The following list is no particular order.

“Layla,” Derek & the Dominos (1970). I’ve never been a rabid Eric Clapton fan—lots of Cream songs rate, a few on the one Blind Faith album (great Stevie Winwood vocals), but I lost interest in his career around 1973—but there’s no denying that “Layla,” a crushing guitar collaboration with Clapton and Duane Allman, is urgent from the first note. I don’t care for the second half of the song, that long piano solo that’s saved only by Allman’s bottleneck guitar noodling, and the lyrics aren’t much, but none of that matters. Allman’s one of the great guitarists—far better than Clapton—and his live “Whipping Post” from 1971 at the Fillmore East is a song I could still listen to every day. I’ve no idea what kind of junk Clapton and Allman were on at the time, but that’s irrelevant. Allman was killed the following year in a motorcycle crash, at 24, with so many potent years ahead of him.

“No Action,” Elvis Costello and the Attractions (1978). This song leads off This Year’s Model with a kick to the nuts: “I don’t wanna kiss you/I don’t wanna touch/I don’t wanna see you/Cause I don’t miss you that much.” From the same record, “Lipstick Vogue” and “The Beat” could be substituted, for all three are Costello spitting out beautifully-constructed lyrics in machine-gun style, befitting his latter-day Angry Young Man persona/pose. (Like Dylan and Bowie, I always thought Elvis was smart and calculating, moving into other phases like he was changing his drawers. Today, in his dotage, Costello has long made up with the world and is a rock ‘n’ roll ambassador—though not as self-consciously as Bruce Springsteen—but man, what a run he had from 1977-1984, with 1980’s Get Happy!! my difficult choice as favorite album..
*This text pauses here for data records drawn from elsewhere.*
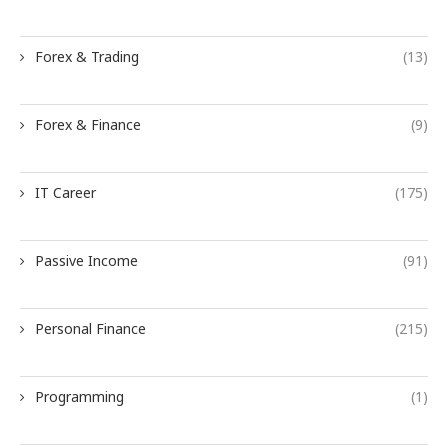
Forex & Trading
(13)
Forex & Finance
(9)
IT Career
(175)
Passive Income
(91)
Personal Finance
(215)
Programming
(1)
“Panic in Detroit,” David Bowie (1973). Some say that the 1970s belonged to David Bowie, and I’d have a tough time making a counter-argument. Ziggy Stardust, Alladin Sane, Diamond Dogs, Young Americans, Station to Station and the Berlin Trilogy is an astonishing run, with a different mask for each record. “Panic in Detroit” is a killer track, with Mick Ronson on lead guitar and Bowie howling like a dying wolf before singing the opening lines: “He looked a lot like Che Guevara, drove a diesel van/Kept his gun in quiet seclusion, such a humble man/The only survivor of the National People’s Gang/Panic in Detroit, I asked for an autograph.” Bowie was a so-so lyricist, which I’m sure he realized, but “Panic in Detroit” is the complete package, grabbing you at the first second.

“Lady Marmalade,” Labelle (1974). Patti Labelle’s in peak form singing this sizzler, a tune set in New Orleans that never lets up. An embarrassing story: I was working in the early hours one night at the Hopkins News-Letter and “Lady Marmalade” came on the radio, to the pleasure of the four or five people still doing deadline paste-up. When the lyrics “Voulez-vous coucher avec mo ice soir?/Voulez-vous coucher avec moi” were sung, I turned to my friend Joe Lobl, and said, “I don’t know French.” Joe laughed, and said, “Rusty, you don’t need to be fluent in French to know what the song’s about.” I sheepishly nodded my assent, feeling like I was in fourth grade.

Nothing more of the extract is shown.